Human major transitions from the perspective of distributed adaptations
Ehud Lamm, Meir Finkel, and Oren Kolodny, Human major transitions from the perspective of distributed adaptations. In Philosophical Transactions of the Royal Society B, 2023
Distributed adaptations are cases in which adaptation is dependent on the population as a whole: the adaptation is conferred by a structural or compositional aspect of the population; the adaptively relevant information cannot be reduced to information possessed by a single individual. Possible examples of human-distributed adaptations are song lines, traditions, trail systems, game drive lanes and systems of water collection and irrigation. Here we discuss the possible role of distributed adaptations in human cultural macro-evolution. Several kinds of human-distributed adaptations are presented, and their evolutionary implications are highlighted.
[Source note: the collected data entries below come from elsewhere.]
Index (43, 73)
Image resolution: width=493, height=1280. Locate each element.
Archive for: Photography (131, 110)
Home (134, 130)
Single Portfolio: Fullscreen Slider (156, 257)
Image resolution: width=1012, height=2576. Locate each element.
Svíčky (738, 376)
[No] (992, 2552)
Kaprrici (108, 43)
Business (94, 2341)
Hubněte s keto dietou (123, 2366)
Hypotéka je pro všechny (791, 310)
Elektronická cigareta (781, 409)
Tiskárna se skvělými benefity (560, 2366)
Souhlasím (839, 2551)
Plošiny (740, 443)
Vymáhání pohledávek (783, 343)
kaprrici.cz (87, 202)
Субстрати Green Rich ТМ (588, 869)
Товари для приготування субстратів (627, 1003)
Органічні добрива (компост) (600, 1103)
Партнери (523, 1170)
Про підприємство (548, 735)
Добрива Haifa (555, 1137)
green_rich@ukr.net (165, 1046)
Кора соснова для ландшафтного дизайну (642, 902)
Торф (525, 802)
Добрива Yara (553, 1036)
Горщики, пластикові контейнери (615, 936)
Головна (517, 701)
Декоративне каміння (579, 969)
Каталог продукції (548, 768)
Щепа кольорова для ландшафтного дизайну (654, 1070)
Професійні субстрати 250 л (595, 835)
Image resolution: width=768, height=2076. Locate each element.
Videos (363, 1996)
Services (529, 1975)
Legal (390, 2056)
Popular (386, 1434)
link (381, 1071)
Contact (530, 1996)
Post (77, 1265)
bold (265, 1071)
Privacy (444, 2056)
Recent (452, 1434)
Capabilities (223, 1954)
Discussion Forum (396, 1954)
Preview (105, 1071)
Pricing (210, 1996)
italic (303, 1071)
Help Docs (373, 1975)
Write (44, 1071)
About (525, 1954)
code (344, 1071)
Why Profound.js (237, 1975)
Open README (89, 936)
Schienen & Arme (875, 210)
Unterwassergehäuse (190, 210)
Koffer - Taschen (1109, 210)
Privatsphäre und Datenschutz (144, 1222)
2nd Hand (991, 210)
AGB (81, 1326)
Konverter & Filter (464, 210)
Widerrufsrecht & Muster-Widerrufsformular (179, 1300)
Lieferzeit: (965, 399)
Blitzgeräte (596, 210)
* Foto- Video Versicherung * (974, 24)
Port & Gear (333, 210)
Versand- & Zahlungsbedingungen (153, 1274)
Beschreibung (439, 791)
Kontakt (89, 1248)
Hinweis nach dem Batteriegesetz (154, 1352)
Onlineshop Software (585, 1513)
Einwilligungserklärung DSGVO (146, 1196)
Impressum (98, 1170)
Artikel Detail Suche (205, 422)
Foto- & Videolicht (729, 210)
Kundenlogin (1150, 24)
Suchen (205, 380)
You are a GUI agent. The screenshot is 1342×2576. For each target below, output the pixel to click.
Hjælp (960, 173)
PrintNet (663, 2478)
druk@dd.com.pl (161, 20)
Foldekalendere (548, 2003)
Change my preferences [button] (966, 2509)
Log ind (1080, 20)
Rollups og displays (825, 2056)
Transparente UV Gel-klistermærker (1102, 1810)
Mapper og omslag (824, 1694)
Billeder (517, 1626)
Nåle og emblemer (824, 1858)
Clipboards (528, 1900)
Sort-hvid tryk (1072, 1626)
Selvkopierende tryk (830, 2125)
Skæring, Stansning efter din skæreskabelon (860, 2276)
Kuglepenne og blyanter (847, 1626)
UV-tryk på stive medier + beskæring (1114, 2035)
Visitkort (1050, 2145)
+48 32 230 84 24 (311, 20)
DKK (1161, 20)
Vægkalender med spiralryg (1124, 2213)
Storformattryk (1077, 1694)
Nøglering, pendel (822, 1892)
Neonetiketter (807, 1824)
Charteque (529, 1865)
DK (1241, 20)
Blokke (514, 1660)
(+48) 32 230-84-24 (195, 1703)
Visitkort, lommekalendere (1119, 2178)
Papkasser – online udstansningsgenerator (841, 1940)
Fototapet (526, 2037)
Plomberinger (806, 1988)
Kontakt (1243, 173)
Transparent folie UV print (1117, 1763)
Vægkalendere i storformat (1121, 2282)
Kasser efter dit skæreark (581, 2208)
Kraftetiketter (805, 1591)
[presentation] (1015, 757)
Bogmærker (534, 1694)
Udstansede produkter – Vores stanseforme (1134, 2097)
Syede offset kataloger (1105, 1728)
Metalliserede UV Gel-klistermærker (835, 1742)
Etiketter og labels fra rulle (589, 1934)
In particular, we discuss the implications of population size, density and bottlenecks on the distributed adaptations that a population may possess and how they in turn would affect the population’s resilience to ecological change. We discuss the implications that distributed adaptations may have for human collective action and the possibility that they played a role in colonization of new areas and niches, in seasonal migration, and in setting constraints for minimal inter-population connectivity.This article is part of the theme issue ‘Human socio-cultural evolution in light of evolutionary transitions’.